De esa experiencia común de los cristianos se alimentan las actuaciones extraordinarias en ciertos momentos o las misiones singulares en la historia de los santos. Hay, así, un vínculo indisoluble entre santidad y pueblo cristiano, ya que el pueblo tiene sed de encontrar a los santos y los “señala” por un secreto instinto, y se apiña alrededor del santo que llega. El santo o la santa pertenece por completo a todos. Estos santos comunican a la gente –públicamente– lo que han aprendido en su vida cotidiana –privadamente– a semejanza de Jesús, cuya enseñanza pública se alimentaba de manera privada, pues Cristo enseña a vivir precisamente como Él vivió antes de comenzar a enseñar. No se es cristiano a ratos, o en ciertos ámbitos de la vida, sino que se es cristiano siempre, y sin dejar fuera ningún aspecto de la propia vida, ni los luminosos, ni los bochornosos.
De esa vida cristiana común, con toda la humanidad, es de lo que se da testimonio, si queremos usar una categoría hoy de moda.
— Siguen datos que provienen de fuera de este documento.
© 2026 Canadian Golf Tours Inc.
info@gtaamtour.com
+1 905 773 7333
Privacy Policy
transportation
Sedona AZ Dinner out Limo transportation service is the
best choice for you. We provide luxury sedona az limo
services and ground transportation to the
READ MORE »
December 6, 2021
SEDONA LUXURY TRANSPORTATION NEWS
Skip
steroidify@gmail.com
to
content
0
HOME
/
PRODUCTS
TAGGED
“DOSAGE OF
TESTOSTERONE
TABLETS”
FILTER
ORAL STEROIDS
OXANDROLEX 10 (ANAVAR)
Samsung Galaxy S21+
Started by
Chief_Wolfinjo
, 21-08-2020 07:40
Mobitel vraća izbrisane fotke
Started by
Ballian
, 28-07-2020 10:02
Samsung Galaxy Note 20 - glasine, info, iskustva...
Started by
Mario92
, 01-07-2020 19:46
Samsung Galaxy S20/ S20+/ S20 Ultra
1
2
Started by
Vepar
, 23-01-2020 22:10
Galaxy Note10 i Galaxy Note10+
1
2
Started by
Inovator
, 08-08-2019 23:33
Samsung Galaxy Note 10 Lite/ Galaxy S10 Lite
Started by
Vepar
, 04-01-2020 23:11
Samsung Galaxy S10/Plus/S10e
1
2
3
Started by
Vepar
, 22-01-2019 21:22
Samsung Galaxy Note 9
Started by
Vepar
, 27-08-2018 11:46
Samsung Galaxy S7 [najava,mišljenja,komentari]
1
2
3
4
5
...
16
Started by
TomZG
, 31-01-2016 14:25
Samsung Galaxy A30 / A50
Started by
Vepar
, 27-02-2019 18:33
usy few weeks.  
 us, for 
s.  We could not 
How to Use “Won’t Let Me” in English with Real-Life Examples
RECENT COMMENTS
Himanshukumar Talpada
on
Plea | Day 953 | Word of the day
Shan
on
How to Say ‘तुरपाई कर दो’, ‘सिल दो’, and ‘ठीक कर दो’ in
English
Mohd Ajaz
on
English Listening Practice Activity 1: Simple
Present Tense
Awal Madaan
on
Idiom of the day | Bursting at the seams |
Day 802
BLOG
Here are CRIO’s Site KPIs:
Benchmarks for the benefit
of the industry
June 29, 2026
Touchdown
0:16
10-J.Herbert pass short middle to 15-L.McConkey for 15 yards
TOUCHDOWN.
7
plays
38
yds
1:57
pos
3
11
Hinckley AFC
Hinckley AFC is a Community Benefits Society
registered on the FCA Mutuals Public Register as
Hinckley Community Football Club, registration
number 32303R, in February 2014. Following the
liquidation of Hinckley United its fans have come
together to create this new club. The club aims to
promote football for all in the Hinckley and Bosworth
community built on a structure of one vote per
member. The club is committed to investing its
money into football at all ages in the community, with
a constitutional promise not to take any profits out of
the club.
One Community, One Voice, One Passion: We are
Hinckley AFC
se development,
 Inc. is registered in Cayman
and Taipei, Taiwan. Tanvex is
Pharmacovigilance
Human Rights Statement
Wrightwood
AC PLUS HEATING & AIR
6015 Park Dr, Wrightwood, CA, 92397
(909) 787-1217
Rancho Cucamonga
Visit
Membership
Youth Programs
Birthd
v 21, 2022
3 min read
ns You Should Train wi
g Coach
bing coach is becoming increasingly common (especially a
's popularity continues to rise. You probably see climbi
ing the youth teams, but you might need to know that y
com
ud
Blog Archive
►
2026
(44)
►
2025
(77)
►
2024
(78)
En rigor, se es testigo no porque se hacen grandes obras, sino porque se pertenece a la Iglesia. Cuando hombres y mujeres pueden llevar a cabo las acciones más altas del mundo, sin haber sido empapados por la gracia, ese hombre o mujer es un estoico, no un cristiano. Uno no es cristiano porque llegue a un cierto nivel moral, intelectual, incluso espiritual. Uno es cristiano porque es de una cierta raza floreciente, de una raza espiritual y carnal, temporal y eterna, de una cierta “sangre”, la de Cristo.
Por eso hay tanto parentesco cristiano entre el pecador y el santo: ambos necesitan de la redención de Cristo. Así, nada empece, reconociendo que los cristianos no deben presumir de ser mejores que los demás, que el cristiano se declare a la vez pecador y competente en materia, diríamos, de cristiandad. Gracias a esta visión de las cosas, los cristianos que pecan pueden empezar siempre. Se empieza de nuevo siempre. La iniciativa de Dios nos permite convertirnos siempre, volver a empezar siempre, desear ser mejores de lo que hemos sido.
Hasta aquí esta presentación de los que somos como cristianos. La llamada, la iniciativa y la gracia de Dios están siempre en primer lugar. Pero también es urgente sentirse la Iglesia, parte de ella, protegidos por ella, unidos en ella, pecadores en ella y con posibilidad siempre de recibir la gracia de Dios para la misión concreta que ahora nos presenta el Señor en tiempos complejos, en una sociedad que busca y no encuentra y necesita siempre de esos testigos porque pertenecen a la Iglesia, Cuerpo de Cristo, Pueblo del Señor, Esposa y Madre de los “llamados” por Dios en Cristo Jesús.